A hot knife sliced through his intestines. Christ! It hadn’t hurt that much when Lauren had died. What was happening to him? He should be over that pain, not feeling it worse now.
“I was thinking about going to that gallery show in L.A.,” he told Krissa. “Greg, the owner of the gallery called yesterday. He really wants me to be there.”
“You should go,” she said, voice muffled in his sweatshirt.
“I told him I’ll think about it.”
He couldn’t imagine going and standing around looking at his work through dark glasses, having to explain to people what had happened to him, feeling their pity for him as they realized he was a washed up photographer with no future. Who was going to buy his prints after that? As far as he was concerned, it was just a big disaster in the making. Greg would be better off without him there.
He watched a sand piper run across the flat, wet sand, its tiny legs moving so fast they were a blur. It followed a wave out, then turned and ran back in when another breaker rolled toward it. Nate lifted his gaze to the water stretching far into the distance, all the way to the sky.
“Hey,” he said. He narrowed his eyes, wished he could take off his glasses. “Look, Krissa. I think it’s dolphins.”
She lifted her head and followed his direction. “It is!” She sat up straighter. “Wow! Look at them. They’re coming this way.”
They sat and watched the pod of dolphins slowly make their way up the coast, exclaiming in awe when one jumped right out of the water.
“Jumping for joy,” she murmured, eyes staring out to sea.
“Dancing,” Nate said. He wished he was closer and had his camera and could take the damn glasses off. Fuck! He yearned to capture their joyous playfulness, their grace and beauty.
“They’re always there,” Krissa said. He dragged his gaze away from the dolphins and looked down at her. “They live in the ocean. They’re always there, we just don’t see them.”

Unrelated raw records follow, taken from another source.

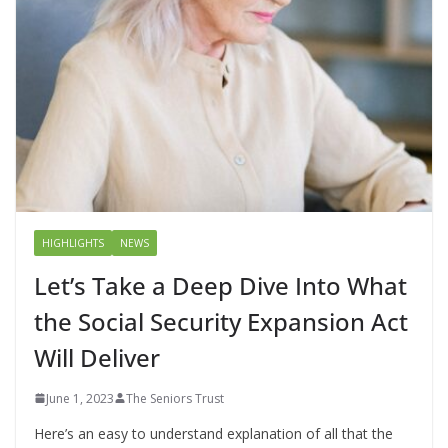
HIGHLIGHTS
NEWS
Let’s Take a Deep Dive Into What
the Social Security Expansion Act
Will Deliver
June 1, 2023
The Seniors Trust
Here’s an easy to understand explanation of all that the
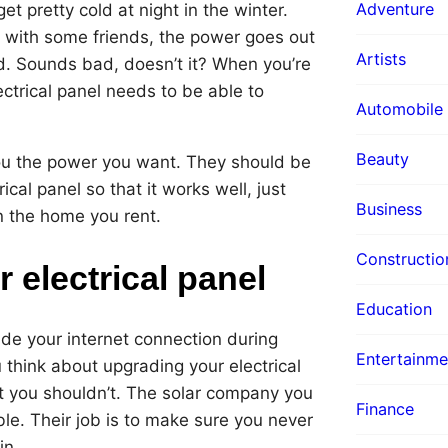
Adventure
et pretty cold at night in the winter.
 with some friends, the power goes out
Artists
ad. Sounds bad, doesn’t it? When you’re
ctrical panel needs to be able to
Automobile
Beauty
ou the power you want. They should be
cal panel so that it works well, just
Business
n the home you rent.
Constructio
 electrical panel
Education
e your internet connection during
Entertainme
hink about upgrading your electrical
ut you shouldn’t. The solar company you
Finance
le. Their job is to make sure you never
in.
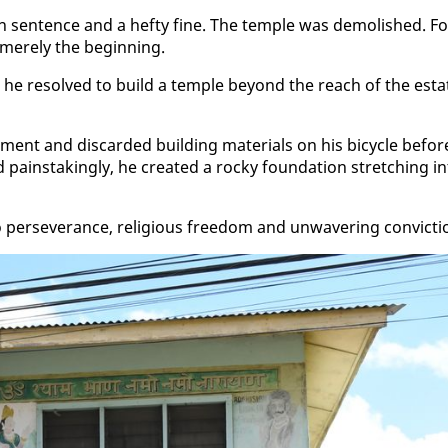
ison sen­tence and a hefty fine. The tem­ple was de­mol­ished. F
ere­ly the be­gin­ning.
, he re­solved to build a tem­ple be­yond the reach of the es­ta
nt and dis­card­ed build­ing ma­te­ri­als on his bi­cy­cle be­for
painstak­ing­ly, he cre­at­ed a rocky foun­da­tion stretch­ing in
 per­se­ver­ance, re­li­gious free­dom and un­wa­ver­ing con­vic­ti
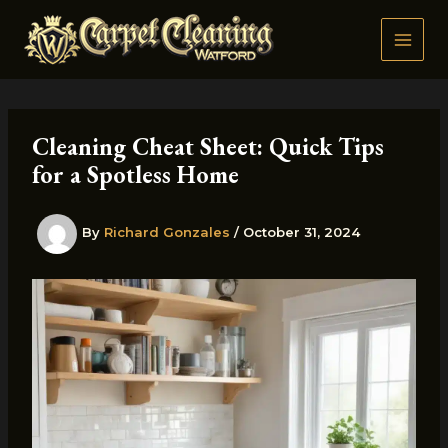
Skip
to
content
Cleaning Cheat Sheet: Quick Tips
for a Spotless Home
By
Richard Gonzales
/
October 31, 2024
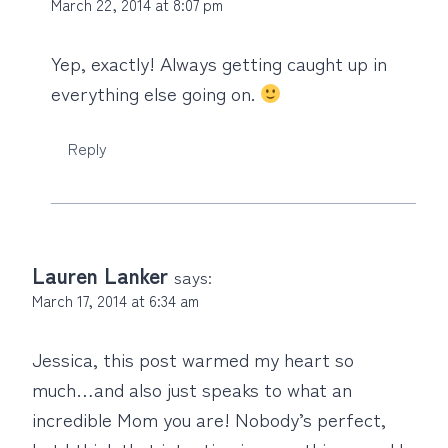
March 22, 2014 at 8:07 pm
Yep, exactly! Always getting caught up in
everything else going on.
Reply
Lauren Lanker
says:
March 17, 2014 at 6:34 am
Jessica, this post warmed my heart so
much…and also just speaks to what an
incredible Mom you are! Nobody’s perfect,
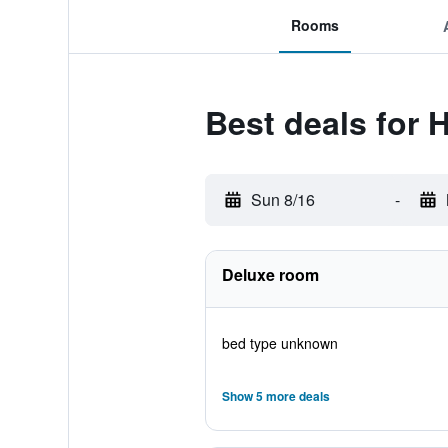
Rooms
Best deals for 
Sun 8/16
-
Deluxe room
bed type unknown
Show 5 more deals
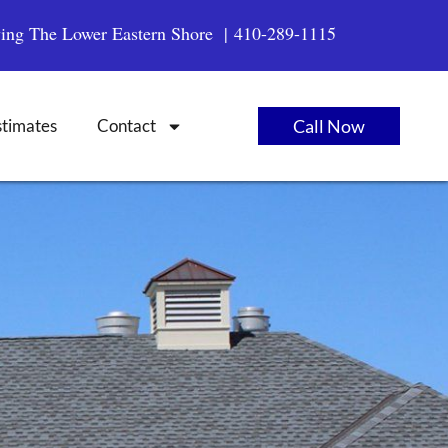
ving The Lower Eastern Shore |
410-289-1115
stimates
Contact
Call Now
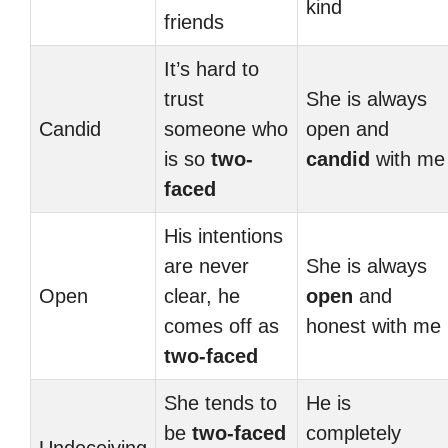
kind
friends
It’s hard to
trust
She is always
Candid
someone who
open and
is so
two-
candid
with me
faced
His intentions
are never
She is always
Open
clear, he
open
and
comes off as
honest with me
two-faced
She tends to
He is
be
two-faced
completely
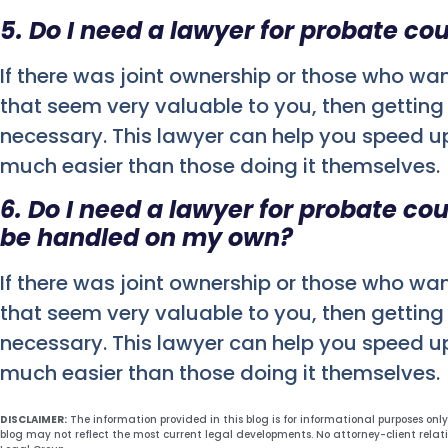
5. Do I need a lawyer for probate cou
If there was joint ownership or those who wa
that seem very valuable to you, then getting 
necessary. This lawyer can help you speed u
much easier than those doing it themselves.
6. Do I need a lawyer for probate co
be handled on my own?
If there was joint ownership or those who wa
that seem very valuable to you, then getting 
necessary. This lawyer can help you speed u
much easier than those doing it themselves.
DISCLAIMER:
The information provided in this blog is for informational purposes onl
blog may not reflect the most current legal developments. No attorney-client relat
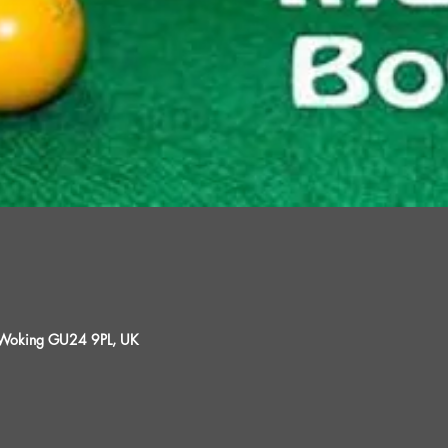
, Woking GU24 9PL, UK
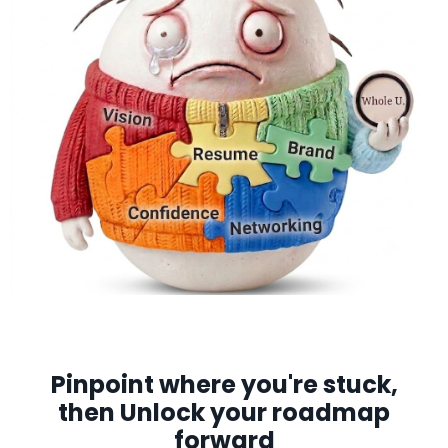
Pinpoint where you're stuck,
then Unlock your roadmap
forward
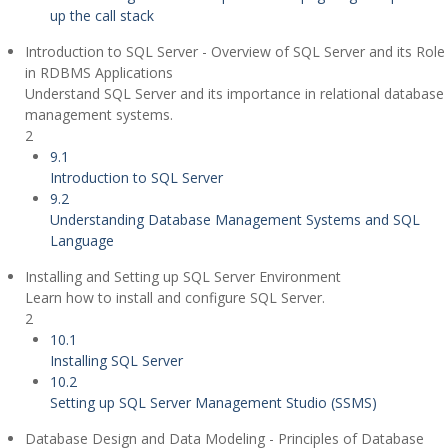
up the call stack
Introduction to SQL Server - Overview of SQL Server and its Role
in RDBMS Applications
Understand SQL Server and its importance in relational database
management systems.
2
9.1
Introduction to SQL Server
9.2
Understanding Database Management Systems and SQL
Language
Installing and Setting up SQL Server Environment
Learn how to install and configure SQL Server.
2
10.1
Installing SQL Server
10.2
Setting up SQL Server Management Studio (SSMS)
Database Design and Data Modeling - Principles of Database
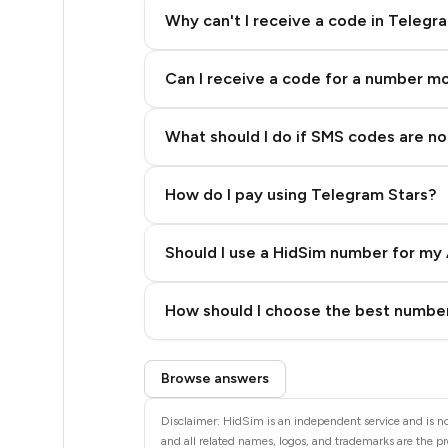
20
Why can't I receive a code in Telegr
20
Can I receive a code for a number m
20
20
What should I do if SMS codes are not
20
How do I pay using Telegram Stars?
20
20
Should I use a HidSim number for my 
20
Quality High To Low
How should I choose the best number
20
Price High To Low
Step 3: Pay our bot with Stars
20
Browse answers
20
Disclaimer: HidSim is an independent service and is no
and all related names, logos, and trademarks are the pr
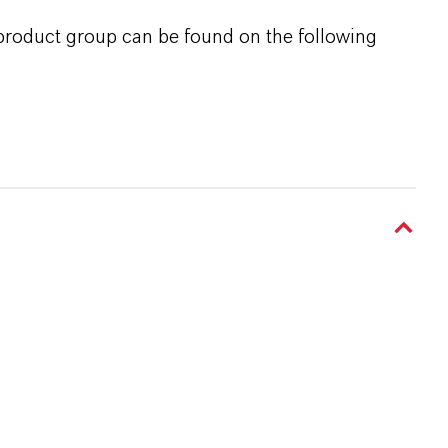
 product group can be found on the following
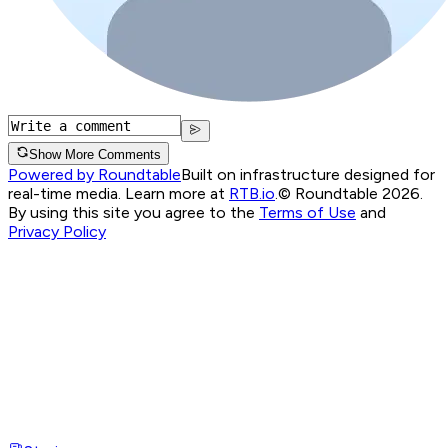
Show More Comments
Powered by Roundtable
Built on infrastructure designed for
real-time media. Learn more at
RTB.io
.
© Roundtable 2026.
By using this site you agree to the
Terms of Use
and
Privacy Policy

Many things were always there that weren’t always seen. Nate swallowed hard, unable to take his eyes off Krissa and her sweet allure, her magic more powerful than the arcing dolphins. When they’d passed by, Krissa turned to Nate, excitement shining her eyes up. Her eyelids and nose were still pink, but a smile turned up the corners of her pretty mouth. He was glad that had happened just then. They’d both needed that. He leaned over and kissed her mouth. “Come on,” he said. “I’m hungry. I bet you didn’t eat breakfast either.”
“No.” He stood and pulled her to her feet, retrieved her empty mug. “I didn’t feel like eating, but now I could.”
“Have you got meetings today? Work to do?”
As they strolled along the beach toward home they talked about the routine things that make up daily life, the things that seem insignificant but which glue all the big important things and hold it all together.
Derek had been disappointed, too, in the news that Krissa wasn’t pregnant, but he took it with a shrug and a more practical response. “Maybe we should go ahead with the sperm donations,” he said to Nate when Krissa wasn’t around. “I know you aren’t going to be here forever, buddy.”
And Nate, who’d already said and thought the same things himself, felt strangely as though Derek didn’t mind that. Or was he imagining things? This whole situation was so bizarre, he didn’t know what he was thinking or feeling half the time.